◆ WHAT TO PRODUCE
With the pictures excluded, repeat every entry exactly.

(Entries taken from a collection)
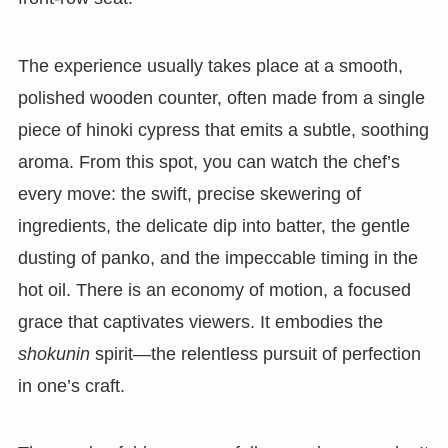
The experience usually takes place at a smooth,
polished wooden counter, often made from a single
piece of hinoki cypress that emits a subtle, soothing
aroma. From this spot, you can watch the chef’s
every move: the swift, precise skewering of
ingredients, the delicate dip into batter, the gentle
dusting of panko, and the impeccable timing in the
hot oil. There is an economy of motion, a focused
grace that captivates viewers. It embodies the
shokunin
spirit—the relentless pursuit of perfection
in one’s craft.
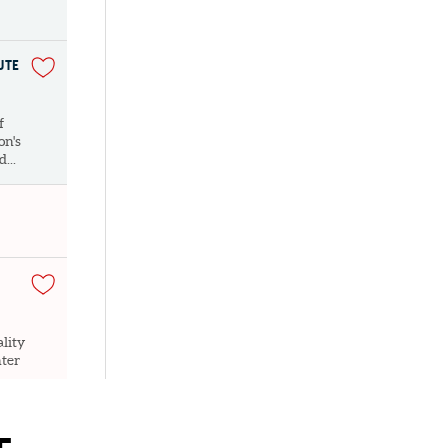
UTE
f
on's
...
lity
nter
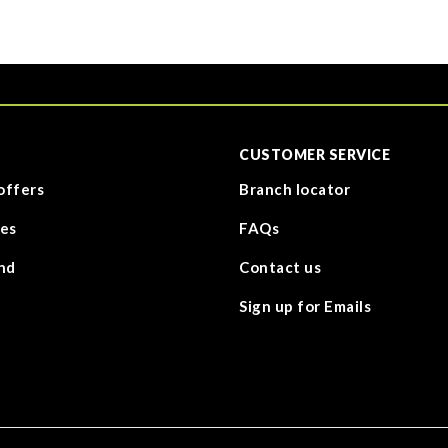
CUSTOMER SERVICE
offers
Branch locator
es
FAQs
nd
Contact us
Sign up for Emails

◆ RESULT
The experience usually takes place at a smooth,
polished wooden counter, often made from a single
piece of hinoki cypress that emits a subtle, soothing
aroma. From this spot, you can watch the chef’s
every move: the swift, precise skewering of
ingredients, the delicate dip into batter, the gentle
dusting of panko, and the impeccable timing in the
hot oil. There is an economy of motion, a focused
grace that captivates viewers. It embodies the
shokunin
spirit—the relentless pursuit of perfection
in one’s craft.
UTE
f
on's
...
lity
nter
CUSTOMER SERVICE
offers
Branch locator
es
FAQs
nd
Contact us
Sign up for Emails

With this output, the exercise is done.